*Your assignment*. If a record below holds a picture, leave the picture out and copy the rest exactly.

*Provided data*.
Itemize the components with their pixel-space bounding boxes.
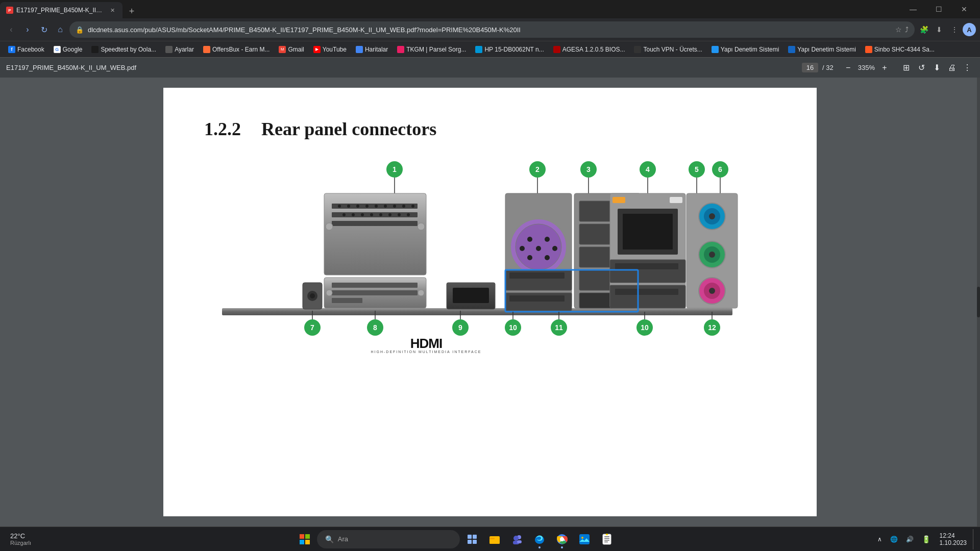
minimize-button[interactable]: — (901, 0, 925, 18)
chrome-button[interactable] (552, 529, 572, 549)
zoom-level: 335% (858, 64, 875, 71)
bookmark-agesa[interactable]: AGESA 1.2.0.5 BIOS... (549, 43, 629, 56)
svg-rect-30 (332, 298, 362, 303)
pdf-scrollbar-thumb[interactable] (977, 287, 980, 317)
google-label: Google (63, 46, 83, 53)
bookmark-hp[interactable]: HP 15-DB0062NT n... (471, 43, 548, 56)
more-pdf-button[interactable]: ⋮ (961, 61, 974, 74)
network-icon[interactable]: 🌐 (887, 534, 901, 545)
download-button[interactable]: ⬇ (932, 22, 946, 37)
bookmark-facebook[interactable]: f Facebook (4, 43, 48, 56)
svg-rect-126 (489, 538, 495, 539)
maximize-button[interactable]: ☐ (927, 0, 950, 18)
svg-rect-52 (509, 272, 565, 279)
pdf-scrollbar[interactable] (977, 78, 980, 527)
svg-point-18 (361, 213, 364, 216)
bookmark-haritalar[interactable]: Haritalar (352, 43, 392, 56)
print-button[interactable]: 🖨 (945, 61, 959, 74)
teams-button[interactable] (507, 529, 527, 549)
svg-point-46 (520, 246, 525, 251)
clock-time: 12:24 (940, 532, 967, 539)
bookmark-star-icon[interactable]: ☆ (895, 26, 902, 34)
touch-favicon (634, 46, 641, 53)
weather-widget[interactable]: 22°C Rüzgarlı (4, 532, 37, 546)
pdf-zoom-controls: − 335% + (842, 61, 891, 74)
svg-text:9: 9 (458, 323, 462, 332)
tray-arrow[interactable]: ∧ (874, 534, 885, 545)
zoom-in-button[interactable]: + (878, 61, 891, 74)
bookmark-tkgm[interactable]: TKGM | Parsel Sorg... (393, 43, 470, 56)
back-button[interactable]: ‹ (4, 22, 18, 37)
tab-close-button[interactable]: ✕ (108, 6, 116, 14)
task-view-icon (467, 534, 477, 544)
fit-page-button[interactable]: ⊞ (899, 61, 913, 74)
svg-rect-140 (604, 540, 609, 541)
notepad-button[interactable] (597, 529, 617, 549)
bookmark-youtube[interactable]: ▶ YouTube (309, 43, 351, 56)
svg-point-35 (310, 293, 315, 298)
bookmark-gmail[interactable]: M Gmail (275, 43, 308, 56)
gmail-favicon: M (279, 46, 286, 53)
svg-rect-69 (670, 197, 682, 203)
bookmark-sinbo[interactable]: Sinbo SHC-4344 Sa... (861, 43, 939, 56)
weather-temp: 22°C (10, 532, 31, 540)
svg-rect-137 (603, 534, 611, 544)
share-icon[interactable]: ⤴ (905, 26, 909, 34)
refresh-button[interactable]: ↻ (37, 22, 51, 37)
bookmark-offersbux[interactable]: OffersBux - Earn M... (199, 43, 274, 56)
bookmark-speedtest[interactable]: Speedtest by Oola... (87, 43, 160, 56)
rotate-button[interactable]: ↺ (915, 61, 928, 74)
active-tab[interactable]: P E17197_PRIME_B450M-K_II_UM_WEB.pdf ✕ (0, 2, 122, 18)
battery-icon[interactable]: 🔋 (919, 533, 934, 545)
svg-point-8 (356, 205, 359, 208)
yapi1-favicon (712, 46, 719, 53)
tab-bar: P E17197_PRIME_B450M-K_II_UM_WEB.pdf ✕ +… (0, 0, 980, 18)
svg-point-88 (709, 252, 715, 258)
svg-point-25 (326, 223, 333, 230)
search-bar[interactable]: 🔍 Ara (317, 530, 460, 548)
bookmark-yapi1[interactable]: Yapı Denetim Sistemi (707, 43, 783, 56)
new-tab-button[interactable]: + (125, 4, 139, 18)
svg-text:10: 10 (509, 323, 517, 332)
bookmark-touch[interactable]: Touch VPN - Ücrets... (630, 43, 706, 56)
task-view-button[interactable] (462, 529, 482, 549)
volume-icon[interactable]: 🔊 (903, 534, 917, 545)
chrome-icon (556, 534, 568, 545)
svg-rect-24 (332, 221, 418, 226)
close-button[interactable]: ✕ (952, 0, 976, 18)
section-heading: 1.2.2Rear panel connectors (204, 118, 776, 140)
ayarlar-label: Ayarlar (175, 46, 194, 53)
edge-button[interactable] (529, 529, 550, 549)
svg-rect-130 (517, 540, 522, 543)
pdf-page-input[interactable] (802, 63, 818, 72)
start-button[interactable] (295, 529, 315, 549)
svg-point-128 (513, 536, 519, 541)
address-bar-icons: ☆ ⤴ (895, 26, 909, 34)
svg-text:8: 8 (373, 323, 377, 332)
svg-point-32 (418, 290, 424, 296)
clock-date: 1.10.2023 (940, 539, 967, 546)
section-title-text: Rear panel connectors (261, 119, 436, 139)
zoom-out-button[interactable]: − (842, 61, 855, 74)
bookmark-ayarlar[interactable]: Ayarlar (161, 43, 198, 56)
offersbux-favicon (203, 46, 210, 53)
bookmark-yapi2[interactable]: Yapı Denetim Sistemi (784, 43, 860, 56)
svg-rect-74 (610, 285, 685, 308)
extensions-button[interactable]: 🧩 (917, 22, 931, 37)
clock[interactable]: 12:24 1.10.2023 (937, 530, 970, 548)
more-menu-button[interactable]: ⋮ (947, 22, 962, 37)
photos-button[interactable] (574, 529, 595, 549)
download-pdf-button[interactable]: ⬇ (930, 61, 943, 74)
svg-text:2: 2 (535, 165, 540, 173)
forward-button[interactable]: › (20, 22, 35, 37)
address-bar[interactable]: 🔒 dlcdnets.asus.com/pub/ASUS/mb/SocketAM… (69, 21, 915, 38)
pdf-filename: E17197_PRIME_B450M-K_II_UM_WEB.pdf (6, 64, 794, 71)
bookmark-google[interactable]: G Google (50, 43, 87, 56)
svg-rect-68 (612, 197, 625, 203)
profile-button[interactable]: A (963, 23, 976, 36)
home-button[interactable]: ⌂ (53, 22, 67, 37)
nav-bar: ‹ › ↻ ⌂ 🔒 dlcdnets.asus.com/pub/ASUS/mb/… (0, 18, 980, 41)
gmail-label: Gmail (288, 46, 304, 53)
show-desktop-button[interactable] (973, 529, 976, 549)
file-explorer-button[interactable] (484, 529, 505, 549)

*Answer box*.
Itemize the components with their pixel-space bounding boxes.
minimize-button[interactable]: — (901, 0, 925, 18)
chrome-button[interactable] (552, 529, 572, 549)
zoom-level: 335% (858, 64, 875, 71)
bookmark-agesa[interactable]: AGESA 1.2.0.5 BIOS... (549, 43, 629, 56)
svg-rect-30 (332, 298, 362, 303)
pdf-scrollbar-thumb[interactable] (977, 287, 980, 317)
google-label: Google (63, 46, 83, 53)
bookmark-hp[interactable]: HP 15-DB0062NT n... (471, 43, 548, 56)
more-pdf-button[interactable]: ⋮ (961, 61, 974, 74)
network-icon[interactable]: 🌐 (887, 534, 901, 545)
download-button[interactable]: ⬇ (932, 22, 946, 37)
bookmark-facebook[interactable]: f Facebook (4, 43, 48, 56)
svg-rect-126 (489, 538, 495, 539)
maximize-button[interactable]: ☐ (927, 0, 950, 18)
svg-rect-52 (509, 272, 565, 279)
pdf-scrollbar[interactable] (977, 78, 980, 527)
svg-point-18 (361, 213, 364, 216)
bookmark-haritalar[interactable]: Haritalar (352, 43, 392, 56)
print-button[interactable]: 🖨 (945, 61, 959, 74)
teams-button[interactable] (507, 529, 527, 549)
svg-point-46 (520, 246, 525, 251)
clock-time: 12:24 (940, 532, 967, 539)
bookmark-star-icon[interactable]: ☆ (895, 26, 902, 34)
touch-favicon (634, 46, 641, 53)
weather-widget[interactable]: 22°C Rüzgarlı (4, 532, 37, 546)
pdf-zoom-controls: − 335% + (842, 61, 891, 74)
svg-text:9: 9 (458, 323, 462, 332)
tray-arrow[interactable]: ∧ (874, 534, 885, 545)
zoom-in-button[interactable]: + (878, 61, 891, 74)
bookmark-tkgm[interactable]: TKGM | Parsel Sorg... (393, 43, 470, 56)
back-button[interactable]: ‹ (4, 22, 18, 37)
tab-close-button[interactable]: ✕ (108, 6, 116, 14)
task-view-icon (467, 534, 477, 544)
fit-page-button[interactable]: ⊞ (899, 61, 913, 74)
svg-rect-140 (604, 540, 609, 541)
notepad-button[interactable] (597, 529, 617, 549)
bookmark-youtube[interactable]: ▶ YouTube (309, 43, 351, 56)
svg-point-35 (310, 293, 315, 298)
bookmark-gmail[interactable]: M Gmail (275, 43, 308, 56)
gmail-favicon: M (279, 46, 286, 53)
svg-rect-69 (670, 197, 682, 203)
bookmark-sinbo[interactable]: Sinbo SHC-4344 Sa... (861, 43, 939, 56)
weather-temp: 22°C (10, 532, 31, 540)
svg-rect-137 (603, 534, 611, 544)
share-icon[interactable]: ⤴ (905, 26, 909, 34)
refresh-button[interactable]: ↻ (37, 22, 51, 37)
bookmark-offersbux[interactable]: OffersBux - Earn M... (199, 43, 274, 56)
bookmark-speedtest[interactable]: Speedtest by Oola... (87, 43, 160, 56)
rotate-button[interactable]: ↺ (915, 61, 928, 74)
active-tab[interactable]: P E17197_PRIME_B450M-K_II_UM_WEB.pdf ✕ (0, 2, 122, 18)
battery-icon[interactable]: 🔋 (919, 533, 934, 545)
svg-point-8 (356, 205, 359, 208)
yapi1-favicon (712, 46, 719, 53)
tab-bar: P E17197_PRIME_B450M-K_II_UM_WEB.pdf ✕ +… (0, 0, 980, 18)
svg-point-88 (709, 252, 715, 258)
svg-point-25 (326, 223, 333, 230)
search-bar[interactable]: 🔍 Ara (317, 530, 460, 548)
bookmark-yapi1[interactable]: Yapı Denetim Sistemi (707, 43, 783, 56)
new-tab-button[interactable]: + (125, 4, 139, 18)
svg-text:10: 10 (509, 323, 517, 332)
bookmark-touch[interactable]: Touch VPN - Ücrets... (630, 43, 706, 56)
task-view-button[interactable] (462, 529, 482, 549)
volume-icon[interactable]: 🔊 (903, 534, 917, 545)
chrome-icon (556, 534, 568, 545)
svg-rect-24 (332, 221, 418, 226)
close-button[interactable]: ✕ (952, 0, 976, 18)
section-heading: 1.2.2Rear panel connectors (204, 118, 776, 140)
ayarlar-label: Ayarlar (175, 46, 194, 53)
edge-button[interactable] (529, 529, 550, 549)
svg-rect-130 (517, 540, 522, 543)
pdf-page-input[interactable] (802, 63, 818, 72)
start-button[interactable] (295, 529, 315, 549)
svg-point-128 (513, 536, 519, 541)
address-bar-icons: ☆ ⤴ (895, 26, 909, 34)
svg-text:8: 8 (373, 323, 377, 332)
svg-point-32 (418, 290, 424, 296)
clock-date: 1.10.2023 (940, 539, 967, 546)
section-title-text: Rear panel connectors (261, 119, 436, 139)
zoom-out-button[interactable]: − (842, 61, 855, 74)
bookmark-ayarlar[interactable]: Ayarlar (161, 43, 198, 56)
offersbux-favicon (203, 46, 210, 53)
bookmark-yapi2[interactable]: Yapı Denetim Sistemi (784, 43, 860, 56)
svg-rect-74 (610, 285, 685, 308)
extensions-button[interactable]: 🧩 (917, 22, 931, 37)
clock[interactable]: 12:24 1.10.2023 (937, 530, 970, 548)
more-menu-button[interactable]: ⋮ (947, 22, 962, 37)
photos-button[interactable] (574, 529, 595, 549)
download-pdf-button[interactable]: ⬇ (930, 61, 943, 74)
svg-text:2: 2 (535, 165, 540, 173)
forward-button[interactable]: › (20, 22, 35, 37)
address-bar[interactable]: 🔒 dlcdnets.asus.com/pub/ASUS/mb/SocketAM… (69, 21, 915, 38)
pdf-filename: E17197_PRIME_B450M-K_II_UM_WEB.pdf (6, 64, 794, 71)
bookmark-google[interactable]: G Google (50, 43, 87, 56)
svg-rect-68 (612, 197, 625, 203)
profile-button[interactable]: A (963, 23, 976, 36)
home-button[interactable]: ⌂ (53, 22, 67, 37)
nav-bar: ‹ › ↻ ⌂ 🔒 dlcdnets.asus.com/pub/ASUS/mb/… (0, 18, 980, 41)
gmail-label: Gmail (288, 46, 304, 53)
show-desktop-button[interactable] (973, 529, 976, 549)
file-explorer-button[interactable] (484, 529, 505, 549)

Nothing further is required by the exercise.